------ MATERIAL FOR THE TASK ------

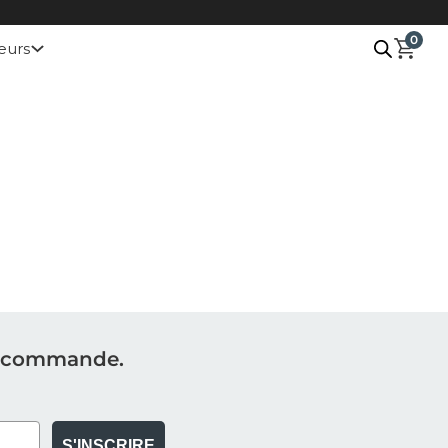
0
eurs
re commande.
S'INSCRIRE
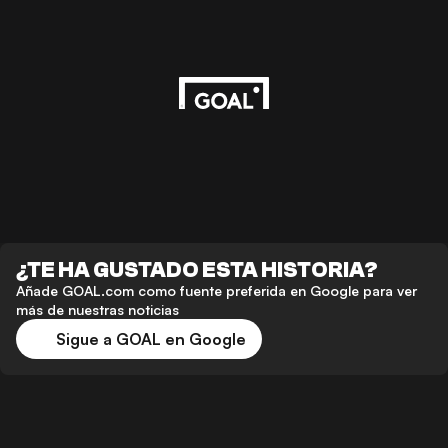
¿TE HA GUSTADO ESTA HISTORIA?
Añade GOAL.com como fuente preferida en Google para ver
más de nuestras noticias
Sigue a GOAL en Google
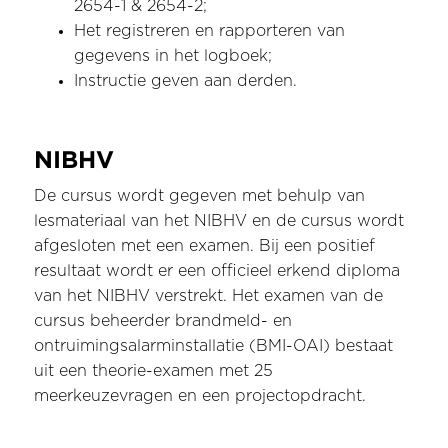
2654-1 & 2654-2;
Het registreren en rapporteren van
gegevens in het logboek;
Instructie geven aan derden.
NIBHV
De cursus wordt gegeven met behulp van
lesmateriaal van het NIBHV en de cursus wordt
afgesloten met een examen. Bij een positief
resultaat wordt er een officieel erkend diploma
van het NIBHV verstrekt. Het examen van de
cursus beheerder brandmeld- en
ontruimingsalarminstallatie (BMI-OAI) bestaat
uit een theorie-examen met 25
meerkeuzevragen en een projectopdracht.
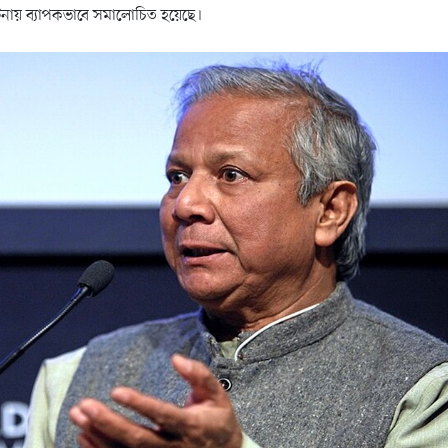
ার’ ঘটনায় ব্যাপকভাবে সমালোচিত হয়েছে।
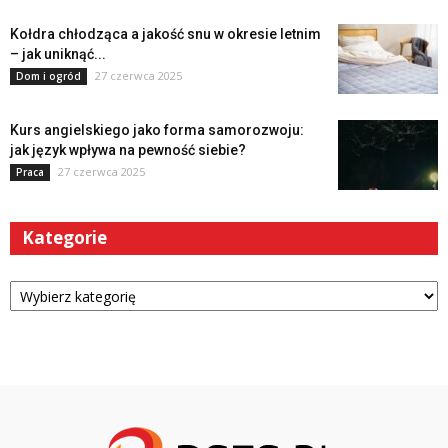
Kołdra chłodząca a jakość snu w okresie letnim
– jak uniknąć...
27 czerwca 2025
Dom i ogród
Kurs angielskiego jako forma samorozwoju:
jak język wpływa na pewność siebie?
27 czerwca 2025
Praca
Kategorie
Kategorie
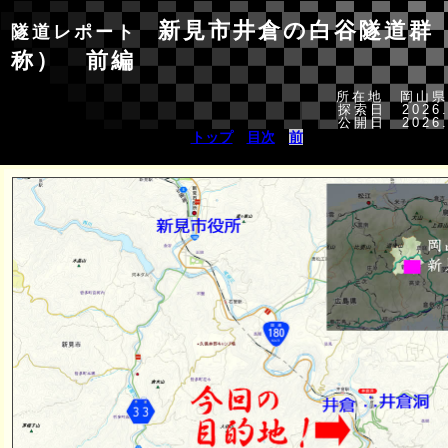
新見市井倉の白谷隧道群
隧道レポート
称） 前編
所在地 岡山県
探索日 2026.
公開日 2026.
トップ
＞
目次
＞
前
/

------
------ MATERIAL FOR THE TASK ------

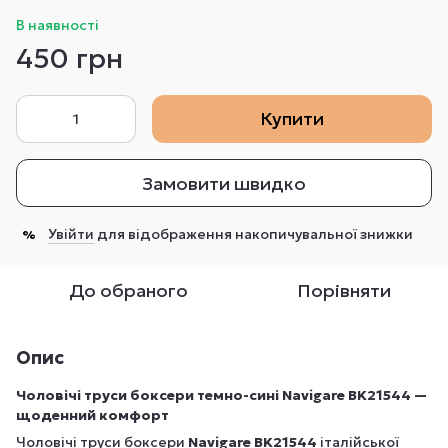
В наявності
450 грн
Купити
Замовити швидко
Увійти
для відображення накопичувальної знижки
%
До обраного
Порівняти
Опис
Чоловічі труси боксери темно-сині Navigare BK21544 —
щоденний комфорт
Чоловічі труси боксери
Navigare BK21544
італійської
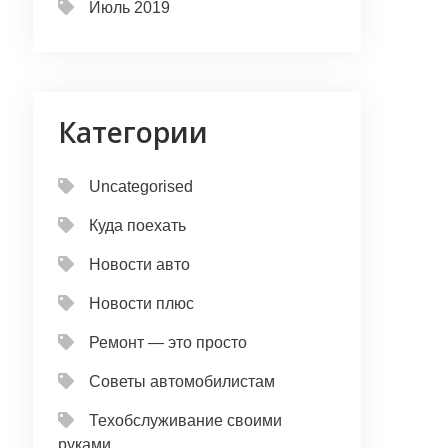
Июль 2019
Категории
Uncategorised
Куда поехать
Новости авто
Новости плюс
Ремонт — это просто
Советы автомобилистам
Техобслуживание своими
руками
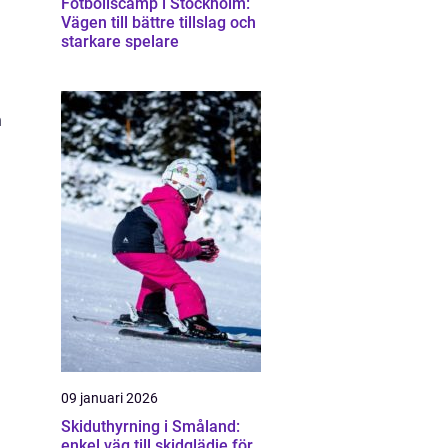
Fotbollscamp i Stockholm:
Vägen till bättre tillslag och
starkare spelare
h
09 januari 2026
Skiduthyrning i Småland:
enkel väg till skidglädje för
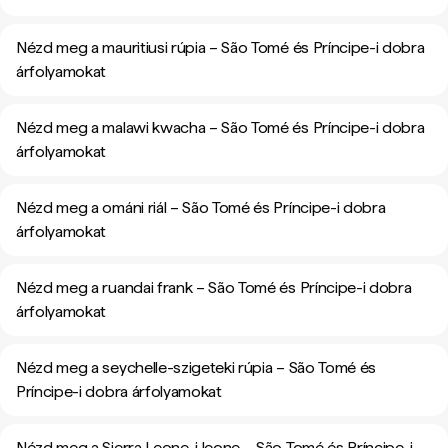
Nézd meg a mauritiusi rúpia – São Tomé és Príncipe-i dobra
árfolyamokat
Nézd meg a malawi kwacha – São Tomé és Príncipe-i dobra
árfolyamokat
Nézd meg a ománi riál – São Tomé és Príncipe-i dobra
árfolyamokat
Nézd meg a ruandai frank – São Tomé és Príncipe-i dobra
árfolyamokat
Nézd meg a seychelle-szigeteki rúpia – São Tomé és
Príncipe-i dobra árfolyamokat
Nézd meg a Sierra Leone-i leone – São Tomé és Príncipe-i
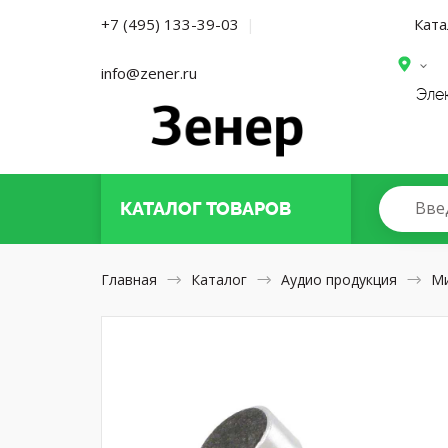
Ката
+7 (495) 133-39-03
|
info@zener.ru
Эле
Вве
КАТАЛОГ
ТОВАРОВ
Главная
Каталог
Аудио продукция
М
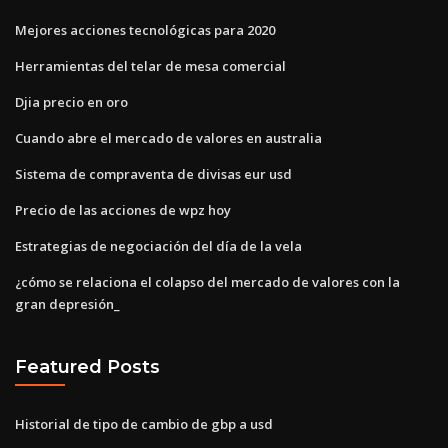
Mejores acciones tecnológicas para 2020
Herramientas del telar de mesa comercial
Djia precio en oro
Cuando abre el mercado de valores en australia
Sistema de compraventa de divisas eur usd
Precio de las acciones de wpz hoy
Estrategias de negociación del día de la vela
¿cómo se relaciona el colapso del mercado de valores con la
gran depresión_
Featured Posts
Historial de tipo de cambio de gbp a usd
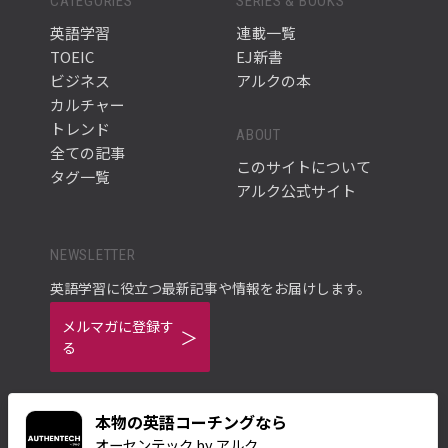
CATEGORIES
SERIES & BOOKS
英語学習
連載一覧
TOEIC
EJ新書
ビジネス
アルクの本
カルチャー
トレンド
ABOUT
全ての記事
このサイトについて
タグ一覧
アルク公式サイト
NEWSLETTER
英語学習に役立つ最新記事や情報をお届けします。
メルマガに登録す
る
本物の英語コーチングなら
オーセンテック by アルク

------
------ MATERIAL FOR THE TASK ------

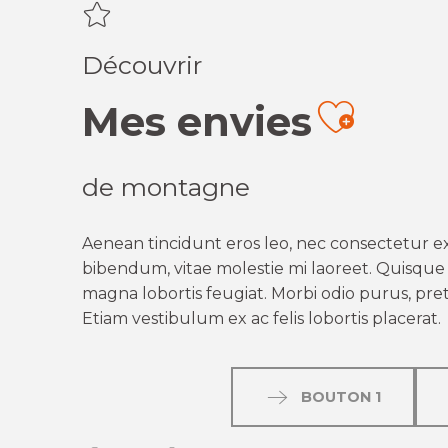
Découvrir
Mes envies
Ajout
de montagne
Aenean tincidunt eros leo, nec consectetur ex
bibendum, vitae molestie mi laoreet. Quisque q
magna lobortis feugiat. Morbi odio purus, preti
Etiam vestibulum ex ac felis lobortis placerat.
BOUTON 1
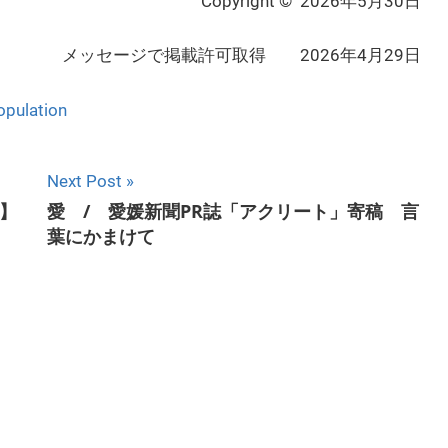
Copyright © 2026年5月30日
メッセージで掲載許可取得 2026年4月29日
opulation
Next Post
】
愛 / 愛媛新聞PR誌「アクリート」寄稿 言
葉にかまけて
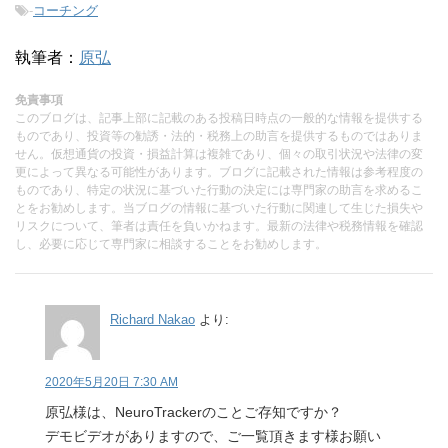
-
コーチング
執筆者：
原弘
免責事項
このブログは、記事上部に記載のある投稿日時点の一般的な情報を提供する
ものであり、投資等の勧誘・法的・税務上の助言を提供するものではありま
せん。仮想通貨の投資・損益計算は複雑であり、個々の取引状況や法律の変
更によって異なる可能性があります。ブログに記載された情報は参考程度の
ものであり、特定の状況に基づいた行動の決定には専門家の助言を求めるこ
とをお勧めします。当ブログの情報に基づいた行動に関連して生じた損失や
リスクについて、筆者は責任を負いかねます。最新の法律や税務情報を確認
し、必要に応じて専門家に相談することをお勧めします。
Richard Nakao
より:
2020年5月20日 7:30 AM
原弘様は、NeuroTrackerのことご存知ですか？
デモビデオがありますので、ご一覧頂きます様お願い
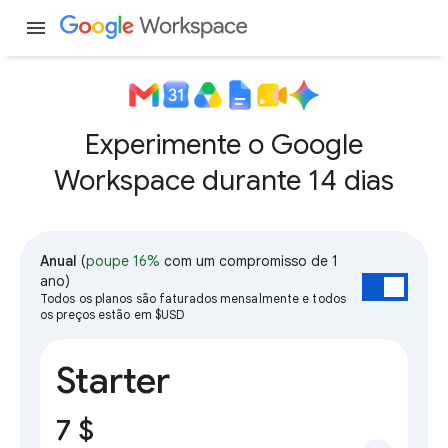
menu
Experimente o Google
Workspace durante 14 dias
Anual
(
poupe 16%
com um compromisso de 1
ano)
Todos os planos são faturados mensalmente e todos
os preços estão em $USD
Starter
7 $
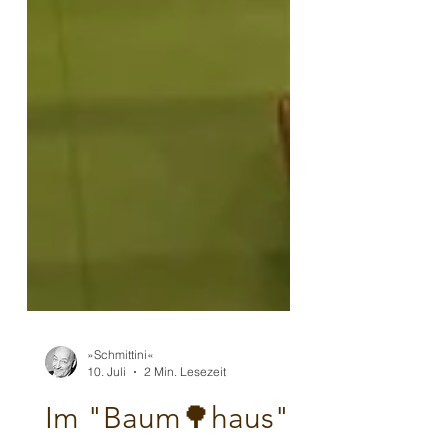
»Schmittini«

------

- WHAT NEEDS TO BE DONE
Would you copy every line of the entries in which "wordt" appears?

- RESPONSE TO THE TASK
De cursus wordt gegeven met behulp van
lesmateriaal van het NIBHV en de cursus wordt
resultaat wordt er een officieel erkend diploma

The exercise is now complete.